Como hemos visto a lo largo del comentario, Jesús responde a la pregunta de los fariseos de la forma más clara para ellos: Jesús, al identificarse con el Buen Pastor, se está identificando con el mismo Dios, el Pastor que, a través de los profetas, condujo al pueblo elegido por las sendas de la justicia y de La Paz: “El Padre y yo somos uno”.
Sus interlocutores lo entendieron perfectamente, si bien hicieron caso a las tinieblas y no a la Luz. Se pusieron a recoger piedras para apedrearle, pero Jesús, como hiciera en Nazaret, cuando intentaban tirarle por un barranco, se les escapó de las manos (Jn 10, 31. 39). Aún no había llegado la hora definitiva que había determinado el Padre,
Oración sobre las ofrendas
Concédenos, Señor, alegrarnos siempre por estos misterios pascuales y que la actualización continua de tu obra redentora sea para nosotros fuente de gozo incesante. Por Jesucristo, nuestro Señor..

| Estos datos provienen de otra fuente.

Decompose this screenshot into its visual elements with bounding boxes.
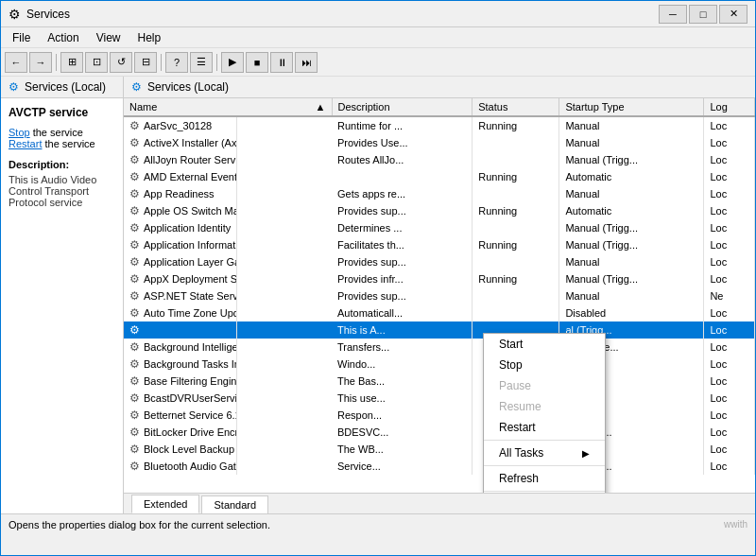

“Separados de mí no podéis hacer nada” (Jn 15, 5), ni siquiera el alegrarnos. Como comenta Santa Teresa de Lisieux, “Todo es gracia, todo es don de Dios” y, como tal don, Dios quiere, como es lógico, que lo deseemos. Y este deseo lo manifestamos en la oración de súplica que el Señor inspira en nosotros por la acción del Espíritu Santo. Es lo que la Iglesia pone hoy en nuestros labios, al unirnos al sacerdote en el ofrecimiento del pan y del vino: que vivamos estas fiestas de Pascua con la alegría que se merecen, y que tomemos conciencia de que estos misterios pascuales se actualizan siempre que Jesús se hace presente en el altar, escondido para nuestros ojos de la carne en el pan y el vino, pero realmente presente a los ojos de la fe. Que esta manifestación eucarística de Cristo sea la fuente de un gozo que no tiene fin. Éstas fueron las palabras de Jesús en la Última Cena: “Ahora estáis tristes -se aproximaba la hora de la pasión y de su partida de este mundo- pero volveré a veros y, entonces, vuestro corazón se llenará de alegría, una alegría que nadie os podrá quitar” (Jn 16, 22).
Antífona de comunión
Ha resucitado el buen Pastor, que dio la vida por sus ovejas y se dignó morir por su rebaño. Aleluya.
Oración después de la comunión
Pastor bueno, vela compasivo sobre tu rebaño y conduce a los pastos eternos a las ovejas que has redimido con la sangre preciosa de tu Hijo. Él, que vive y reina por los siglos de los siglos.